◆ What is being asked
Extract precisely the lines that run from the line containing "Mask: bladder. Output" to the end of the records below, with both ends included and pictures omitted.

◆ Items listed in a dataset
Segment Open

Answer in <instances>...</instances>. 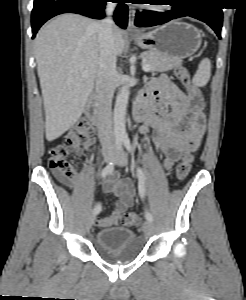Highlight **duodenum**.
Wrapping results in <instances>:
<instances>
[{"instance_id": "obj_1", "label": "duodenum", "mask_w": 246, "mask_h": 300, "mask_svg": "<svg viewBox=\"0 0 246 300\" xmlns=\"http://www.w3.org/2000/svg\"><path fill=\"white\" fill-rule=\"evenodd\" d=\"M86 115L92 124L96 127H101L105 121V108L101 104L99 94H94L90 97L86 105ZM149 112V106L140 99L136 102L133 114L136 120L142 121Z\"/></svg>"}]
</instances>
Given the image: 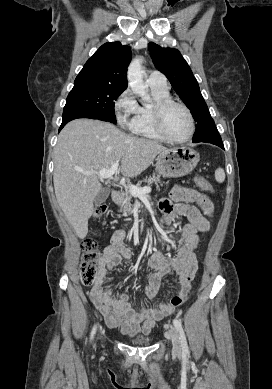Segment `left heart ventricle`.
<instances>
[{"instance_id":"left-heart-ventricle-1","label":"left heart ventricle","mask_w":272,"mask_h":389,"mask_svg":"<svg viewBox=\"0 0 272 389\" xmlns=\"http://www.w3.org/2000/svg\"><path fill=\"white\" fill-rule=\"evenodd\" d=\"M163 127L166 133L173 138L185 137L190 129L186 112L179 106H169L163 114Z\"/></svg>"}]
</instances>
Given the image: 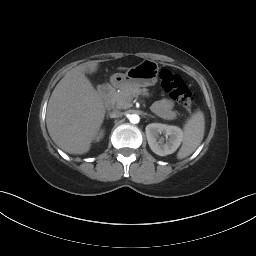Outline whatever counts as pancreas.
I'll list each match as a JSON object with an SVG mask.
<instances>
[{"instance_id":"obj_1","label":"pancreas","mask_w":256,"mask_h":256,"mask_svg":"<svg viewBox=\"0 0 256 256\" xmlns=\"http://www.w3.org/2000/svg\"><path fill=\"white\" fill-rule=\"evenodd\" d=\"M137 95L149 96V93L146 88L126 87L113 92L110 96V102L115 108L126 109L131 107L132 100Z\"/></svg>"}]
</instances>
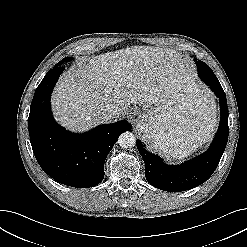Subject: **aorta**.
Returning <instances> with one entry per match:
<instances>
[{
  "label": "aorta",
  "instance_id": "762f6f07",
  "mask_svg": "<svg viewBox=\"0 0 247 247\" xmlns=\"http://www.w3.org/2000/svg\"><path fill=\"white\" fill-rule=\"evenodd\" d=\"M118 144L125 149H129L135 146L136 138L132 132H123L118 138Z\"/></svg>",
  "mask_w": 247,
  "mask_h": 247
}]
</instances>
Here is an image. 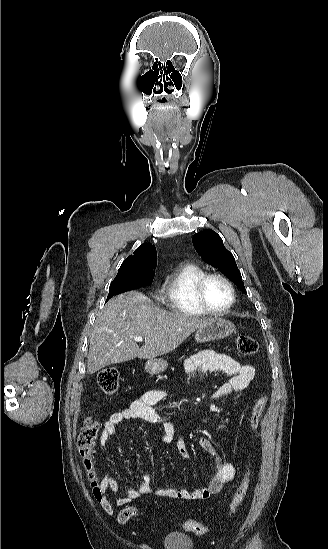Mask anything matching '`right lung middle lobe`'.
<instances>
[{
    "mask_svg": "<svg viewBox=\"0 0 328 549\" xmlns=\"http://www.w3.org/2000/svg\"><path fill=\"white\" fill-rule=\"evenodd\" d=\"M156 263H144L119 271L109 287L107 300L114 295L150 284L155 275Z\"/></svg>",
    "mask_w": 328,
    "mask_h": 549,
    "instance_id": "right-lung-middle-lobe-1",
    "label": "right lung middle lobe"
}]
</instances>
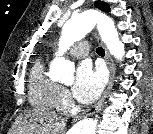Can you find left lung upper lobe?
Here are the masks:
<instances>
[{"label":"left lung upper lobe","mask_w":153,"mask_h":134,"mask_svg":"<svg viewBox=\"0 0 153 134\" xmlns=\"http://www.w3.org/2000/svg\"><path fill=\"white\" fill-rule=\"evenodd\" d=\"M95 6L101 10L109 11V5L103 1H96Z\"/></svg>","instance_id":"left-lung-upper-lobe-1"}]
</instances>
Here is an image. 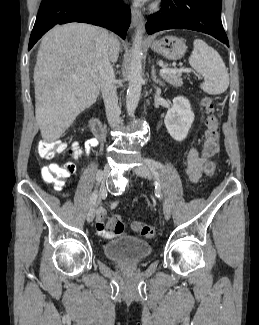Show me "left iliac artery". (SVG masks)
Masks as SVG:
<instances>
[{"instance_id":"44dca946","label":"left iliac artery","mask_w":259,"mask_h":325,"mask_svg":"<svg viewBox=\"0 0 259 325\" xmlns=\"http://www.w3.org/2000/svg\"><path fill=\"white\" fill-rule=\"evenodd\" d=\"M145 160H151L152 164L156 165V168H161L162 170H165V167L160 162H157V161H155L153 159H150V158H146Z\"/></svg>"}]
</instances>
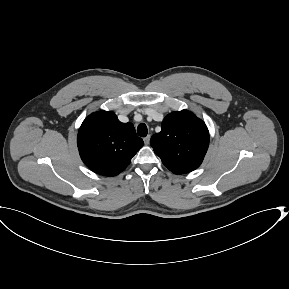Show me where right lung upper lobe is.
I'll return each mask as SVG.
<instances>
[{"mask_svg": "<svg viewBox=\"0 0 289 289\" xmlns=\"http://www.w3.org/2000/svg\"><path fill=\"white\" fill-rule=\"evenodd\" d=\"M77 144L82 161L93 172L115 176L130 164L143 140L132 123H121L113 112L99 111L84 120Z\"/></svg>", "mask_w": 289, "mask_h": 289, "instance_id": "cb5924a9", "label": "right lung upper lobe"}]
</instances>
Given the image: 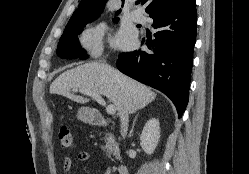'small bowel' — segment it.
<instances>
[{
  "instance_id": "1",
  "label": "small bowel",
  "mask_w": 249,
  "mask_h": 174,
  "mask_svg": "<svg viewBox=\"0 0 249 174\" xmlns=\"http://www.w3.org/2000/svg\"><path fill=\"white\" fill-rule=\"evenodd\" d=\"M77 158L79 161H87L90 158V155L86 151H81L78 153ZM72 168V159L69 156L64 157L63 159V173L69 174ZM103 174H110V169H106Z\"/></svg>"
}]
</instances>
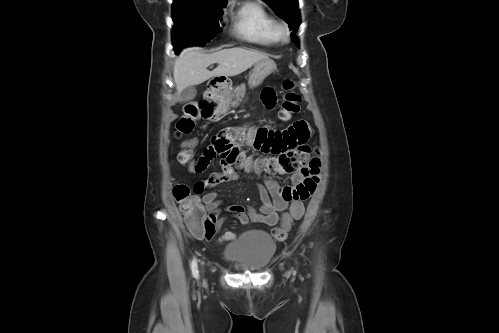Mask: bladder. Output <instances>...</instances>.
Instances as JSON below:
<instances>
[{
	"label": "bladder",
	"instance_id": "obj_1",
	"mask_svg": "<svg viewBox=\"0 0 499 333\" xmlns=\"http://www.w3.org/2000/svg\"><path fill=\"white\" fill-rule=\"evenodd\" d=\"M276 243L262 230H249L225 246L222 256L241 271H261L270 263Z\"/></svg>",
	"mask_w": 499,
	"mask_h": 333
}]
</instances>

Segment Closed

◆ Reply to the exercise
Mask: bladder. Output <instances>...</instances>.
Instances as JSON below:
<instances>
[{
	"label": "bladder",
	"instance_id": "obj_1",
	"mask_svg": "<svg viewBox=\"0 0 499 333\" xmlns=\"http://www.w3.org/2000/svg\"><path fill=\"white\" fill-rule=\"evenodd\" d=\"M276 243L262 230H249L225 246L222 256L241 271H261L270 263Z\"/></svg>",
	"mask_w": 499,
	"mask_h": 333
}]
</instances>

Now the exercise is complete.